Feb. 12 (Bloomberg) -- Renesas Electronics Corp., the Japanese chipmaker getting a bailout from a state-backed fund, plunged the most in more than four months in Tokyo trading after widening its full-year loss forecast.
The stock tumbled 8.4 percent to close at 262 yen, the biggest decline since Sept. 25. The Nikkei 225 Stock Average rose 1.9 percent.
Renesas on Feb. 8 widened its annual loss forecast to 176 billion yen ($1.9 billion) amid a slowdown in TV sales hitting demand for system LSI chips and weaker-than-expected sales to automakers. The Kawasaki, Japan-based company has also announced more than 10,500 job cuts since July and plans to sell 150 billion yen of new shares to investors led by state-backed Innovation Network Corp. of Japan.

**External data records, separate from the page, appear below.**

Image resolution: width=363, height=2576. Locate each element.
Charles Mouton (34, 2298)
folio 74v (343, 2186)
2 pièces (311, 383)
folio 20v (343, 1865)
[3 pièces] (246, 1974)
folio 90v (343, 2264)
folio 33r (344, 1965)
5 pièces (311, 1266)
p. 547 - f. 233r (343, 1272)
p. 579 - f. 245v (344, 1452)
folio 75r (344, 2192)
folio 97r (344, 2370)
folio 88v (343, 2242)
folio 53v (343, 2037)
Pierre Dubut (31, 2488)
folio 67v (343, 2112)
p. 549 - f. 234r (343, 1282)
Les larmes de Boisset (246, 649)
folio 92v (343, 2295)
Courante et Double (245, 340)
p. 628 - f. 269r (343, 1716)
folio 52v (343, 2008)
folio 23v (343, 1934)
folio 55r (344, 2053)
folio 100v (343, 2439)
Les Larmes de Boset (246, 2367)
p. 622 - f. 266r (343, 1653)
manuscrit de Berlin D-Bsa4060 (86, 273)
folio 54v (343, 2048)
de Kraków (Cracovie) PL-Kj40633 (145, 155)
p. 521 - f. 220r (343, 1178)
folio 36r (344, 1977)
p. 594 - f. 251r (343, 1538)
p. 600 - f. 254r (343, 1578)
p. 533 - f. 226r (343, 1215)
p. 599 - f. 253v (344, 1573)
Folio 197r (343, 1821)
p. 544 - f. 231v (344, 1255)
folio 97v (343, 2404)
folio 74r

“The fourth quarter will be a pivotal quarter in which earnings improvement is critical,” Yukihiko Shimada, an analyst at SMBC Nikko Securities Inc., said in a Feb. 8 note. The company’s goals in the quarter “look challenging,” said the analyst, who reiterated an underperform rating and a 250 yen target price.
Renesas cut its full-year sales forecast to 770 billion yen from 820 billion yen. It predicted an operating loss, or sales minus the cost of goods sold and selling, general and administrative expenses, of 26 billion yen, compared with the previous target of a 21 billion-yen profit. The company had earlier expected a loss of 150 billion yen in the year ending March.
Renesas last month announced plans to shed more than 3,000 workers following the removal of about 7,500 positions through a buyout program in October. In total, job losses amount to about 25 percent of the workforce. The company also said last month it will sell three factories to J-Devices Corp.
INCJ will hold 69 percent of Renesas after the new share sale. The chipmaker will use the money from the state-backed fund and investors including Toyota Motor Corp. and Nissan Motor Co. to develop more advanced microcontrollers used in cars and TVs. It may also get another 50 billion yen from INCJ.
Renesas is currently 91 percent owned by NEC Corp., Hitachi Ltd. and Mitsubishi Electric Corp., which helped form the company through the merger of various chip-making businesses. Fujitsu Ltd. and Panasonic Corp. last week announced plans to combine their LSI chip businesses in a deal that may get funding from the state-backed Development Bank of Japan.
The “door is open” for Renesas to join the venture, according to Fujitsu President Masami Yamamoto.